Pixley Mapogo
de Tore Renberg

critiqué par Pucksimberg, le 8 décembre 2015
(Toulon - 44 ans)


La note:  étoiles
Quel tour de force !
Comment Jarle Klepp voit-il va vie basculer quand il voit sa fille blonde coucher avec un homme noir en pleine nature ? C'est sur cet épisode qu'est construit ce roman qui se déroule sur une seule nuit, qui semble condenser de nombreux éléments sources de tourments.

Jarle Klepp est journaliste et il est chargé de rédiger un article sur un concert mythique, celui des Smiths qui viennent de se reformer. Le concert se déroule en Norvège et dix mille fervents admirateurs sont venus pour voir ce groupe mythique qui a enchanté leur jeunesse. Jarle n'est pas seul, il est venu avec des amis et prend conscience que cet événement pourrait être l'un des plus marquants de son existence. Il aurait pu savourer tranquillement ce concert si un besoin urgent d'uriner ne s'était fait sentir. Le voilà obligé d'aller aux toilettes à quelques secondes du début du concert. Sur le chemin du retour, il voit un couple faire l'amour, une jeune fille blonde, et un homme noir. Est-ce un viol ou un simple moment de jouissance festif ? Il s'interroge et conclut que ce plaisir est bien partagé. Quel choc quand il découvre la visage de la jeune fille ! Il s'agit de sa fille. Ce concert mythique, tant attendu, devient le siège d'un bouleversement de sa vie personnelle.
A cela s'ajoute la mélancolie grandissante de son meilleur ami, présent lui-aussi au concert ...

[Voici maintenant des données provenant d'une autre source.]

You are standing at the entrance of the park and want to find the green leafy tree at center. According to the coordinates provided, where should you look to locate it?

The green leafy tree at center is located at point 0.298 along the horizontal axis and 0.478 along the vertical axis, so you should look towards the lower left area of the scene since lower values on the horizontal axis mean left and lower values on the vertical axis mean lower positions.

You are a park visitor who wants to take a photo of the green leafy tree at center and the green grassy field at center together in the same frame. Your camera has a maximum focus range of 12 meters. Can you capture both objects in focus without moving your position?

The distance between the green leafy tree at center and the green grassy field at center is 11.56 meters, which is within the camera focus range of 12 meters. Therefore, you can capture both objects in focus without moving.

Ce roman possède une belle narration et n'ennuie pas une seule seconde le lecteur. Nous suivons cette nuit endiablée et observons comment un simple homme peut réagir de manière concrète face à une telle scène. Voir sa fille dans une telle situation semble traumatisant, à cela s'ajoute un racisme ambiant, tout de même peu appuyé. Il ne se dit pas raciste mais lorsqu'il se trouve dans une telle situation, tout d'un coup ces valeurs défendues sont ébranlées. Tout d'un coup, des pans de son passé sont réveillés, qui ne mettent pas toujours en valeur le personnage principal. Ce dernier ne s'affirme pas pour autant comme un homme raciste. Il se dit même très ouvert, mais face à une situation concrète, il se sent désemparé.

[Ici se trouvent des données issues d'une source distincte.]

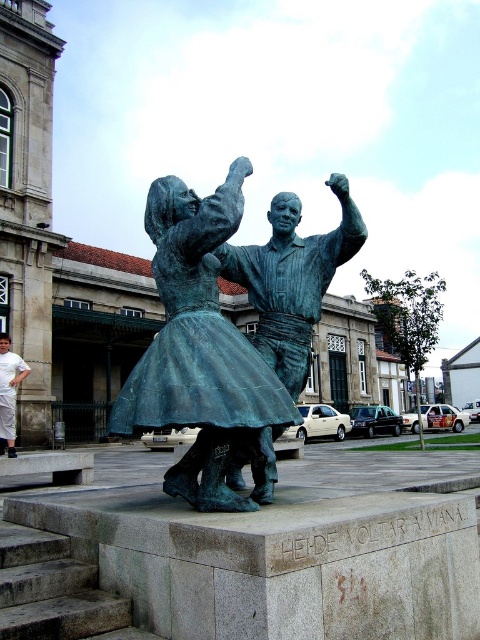 You are standing at the bottom of the gray stone stairs at lower left and want to approach the bronze statue at center. In which direction should you move to reach the statue?

You should move to the right to reach the bronze statue at center since it is located to the left of the gray stone stairs at lower left, meaning the statue is positioned to the right from your perspective at the base of the stairs.

You are an artist planning to sketch the scene in front of you. You notice the bronze statue at center and the white cotton pants at lower left. Which object should you draw first if you want to capture the wider one first?

The white cotton pants at lower left should be drawn first since it has a greater width than the bronze statue at center, as stated in the objects description.

You are a delivery person carrying a heavy box and need to climb the gray stone stairs at lower left and the white cotton pants at lower left. Which one is easier to climb?

The gray stone stairs at lower left has a lesser height compared to white cotton pants at lower left, so it is easier to climb the gray stone stairs at lower left. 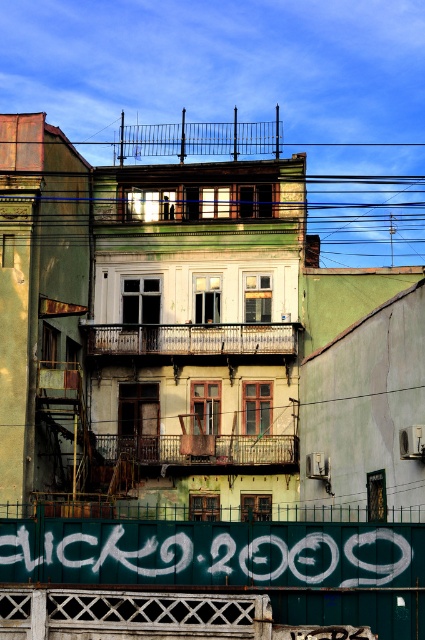 Question: Is white graffiti at center bigger than wooden railing at center?

Choices:
 (A) yes
 (B) no

Answer: (B)

Question: Is rustic wood balcony at center wider than wooden railing at center?

Choices:
 (A) no
 (B) yes

Answer: (B)

Question: Which of the following is the farthest from the observer?

Choices:
 (A) rustic wood balcony at center
 (B) wooden railing at center
 (C) white graffiti at center

Answer: (A)

Question: Estimate the real-world distances between objects in this image. Which object is farther from the rustic wood balcony at center?

Choices:
 (A) wooden railing at center
 (B) white graffiti at center

Answer: (B)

Quel tour de force de raconter une seule nuit en 250 pages ! On suit les pensées du personnage, les moindres mouvements de ses pensées. Tore Renberg parvient à instiller du suspense, même à rendre certains passages stressants. Il parvient aussi à retranscrire l'atmosphère d'un concert et surtout l'attente avant le spectacle d'une manière très juste. D'une manière générale, ce roman touche de nombreux thèmes, celui de la paternité, de la différence, de la sexualité, de la musique, de l'esprit d'enfance et de la maturité, de notre rapport à l'autre, mais c'est surtout de l'homme dont il est question.

Il s'agit d'un très bon roman. Tore Renberg est très lu en Norvège et ce serait lui rendre justice que de le lire.